With Congress already battling over hiking the minimum wage to $15 an hour, President Joe Biden likely raised a few eyebrows when he recently said that the federal minimum wage would actually be $20 if it were indexed to inflation.

While the President bungled two different statistics at a CNN town hall last week, the thrust of what he said is accurate: The minimum wage, which has been stuck at $7.25 an hour since 2009, has fallen far behind in terms of both inflation and productivity.

Increasing the federal minimum wage is once again in play, with Biden and key congressional Democrats pushing to raise it in stages to the $15 target by 2025. The House is expected to pass legislation containing the hike next week, but the effort could be derailed in the Senate with Democratic Sens.

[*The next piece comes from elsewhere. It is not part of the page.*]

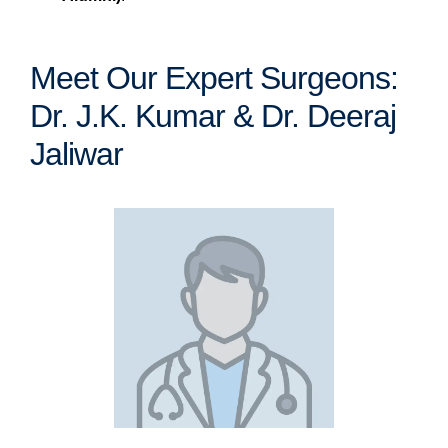
Meet Our Expert Surgeons:
Dr. J.K. Kumar & Dr. Deeraj
Jaliwar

Joe Manchin and Kyrsten Sinema expressing opposition to the move.

Though both Republican and Democratic presidents have signed legislation increasing the federal minimum wage since it was created in 1938, the issue has become a partisan lightning rod since unions began pushing almost a decade ago for a jump to $15.

Unions and consumer advocates say workers deserve a living wage, which would also allow them to spend more and boost the economy. While some major employers like Target and Amazon have adopted the level, small business owners argue that many of them can’t afford to pay higher wages, which could prompt them to lay off staff and even close their doors.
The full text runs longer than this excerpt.